For the base
- 100g (4oz) plain chocolate digestive biscuits
- 50g (2oz) butter
For the cheesecake
- 700g (1½ lb) full fat soft cheese
- 100g (4oz) caster sugar
- 1 teaspoon vanilla extract
- 2 large eggs
- 150ml softly whipped double cream
For the topping
- 150ml (5floz) sour cream
- 250g (9oz) mixed soft berries
- Preheat the oven to 160°C / 325°f / Gas 3. Lightly grease a 20cm (8in) push pan.
- Put the biscuits into a plastic bag and crush with a rolling pin. Melt the butter in a medium-sized pan. Remove the pan from the heat and stir in the biscuit crumbs. Press into the prepared tin and leave to set.
- To make the cheesecake filling, measure the cheese into a large bowl and beat until soft. Add the sugar and beat again until well mixed. Beat in the vanilla extract and then the eggs.
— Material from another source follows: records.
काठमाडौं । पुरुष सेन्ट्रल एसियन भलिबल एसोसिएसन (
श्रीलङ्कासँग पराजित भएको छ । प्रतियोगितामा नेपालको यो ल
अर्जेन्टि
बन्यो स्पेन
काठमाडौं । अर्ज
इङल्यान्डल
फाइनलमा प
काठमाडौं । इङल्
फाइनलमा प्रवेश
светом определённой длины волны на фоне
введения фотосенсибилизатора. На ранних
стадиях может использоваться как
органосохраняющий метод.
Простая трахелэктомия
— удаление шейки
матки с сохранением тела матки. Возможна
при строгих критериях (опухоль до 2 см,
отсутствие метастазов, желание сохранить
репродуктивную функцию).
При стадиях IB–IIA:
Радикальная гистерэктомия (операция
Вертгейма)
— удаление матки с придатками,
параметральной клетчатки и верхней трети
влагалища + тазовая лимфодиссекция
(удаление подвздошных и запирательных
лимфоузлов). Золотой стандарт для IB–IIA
Fold in the double cream.
- Spoon the cheese mixture onto the biscuit crust, leveling the top.
- Bake in the pre-heated oven for about 60 minutes or until the cheesecake becomes puffy around the edges but is still very soft in the centre. Remove from the oven to cool.
- When cool, remove from the oven and place in the fridge and chill well. To serve, loosen the cheesecake from the sides of the tin using a small palette knife then spread the sour cream over the top and decorate with the mixed soft berries.